BLANKETEERS, the nickname given to some 5000 operatives who on the 10th of March 1817 met in St Peter’s Field, near Manchester, to march to London, each carrying blankets or rugs. Their object was to see the prince regent and lay their grievances before him. The Habeas Corpus Act was suspended, and the leaders were seized and imprisoned. The bulk of the demonstration yielded at once. The few stragglers who persisted in the march were intercepted by troops, and treated with considerable severity. Eventually the spokesmen had an interview with the ministers, and some reforms were the result.
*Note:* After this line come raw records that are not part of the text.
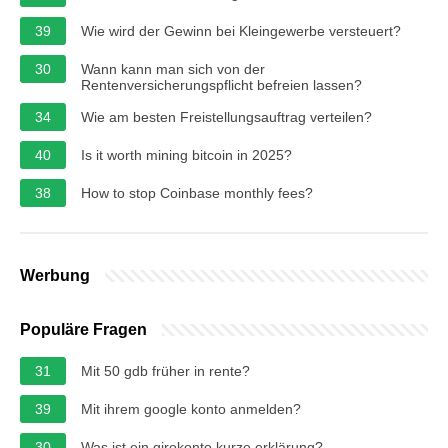
39
Wie wird der Gewinn bei Kleingewerbe versteuert?
30
Wann kann man sich von der
Rentenversicherungspflicht befreien lassen?
34
Wie am besten Freistellungsauftrag verteilen?
40
Is it worth mining bitcoin in 2025?
38
How to stop Coinbase monthly fees?
Werbung
Populäre Fragen
31
Mit 50 gdb früher in rente?
39
Mit ihrem google konto anmelden?
30
Was ist ein girokonto kurze erklärung?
BLANK VERSE, the unrhymed measure of iambic decasyllable in five beats which is usually adopted in English epic and dramatic poetry. The epithet is due to the absence of the rhyme which the ear expects at the end of successive lines. The decasyllabic line occurs for the first time in a Provençal poem of the 10th century, but in the earliest instances preserved it is already constructed with such regularity as to suggest that it was no new invention. It was certainly being used almost simultaneously in the north of France. Chaucer employed it in his Compleynte to Pitie about 1370. In all the literatures of western Europe it became generally used, but always with rhyme. In the beginning of the 16th century, however, certain Italian poets made the experiment of writing decasyllabics without rhyme. The tragedy of Sophonisba (1515) of G.G. Trissino (1478-1550) was the earliest work completed in this form; it was followed in 1525 by the didactic poem Le Api (The Bees), of Giovanni Rucellai (1475-1525), who announced his intention of writing ”Con verso Etrusco dalle rime sciolto,” in consequence of which expression this kind of metre was called versi sciolti or blank verse. In a very short time this form was largely adopted in Italian dramatic poetry, and the comedies of Ariosto, the Aminta of Tasso and the Pastor Fido of Guarini are composed in it. The iambic blank verse of Italy was, however, mainly hendecasyllabic, not decasyllabic, and under French influences the habit of rhyme soon returned.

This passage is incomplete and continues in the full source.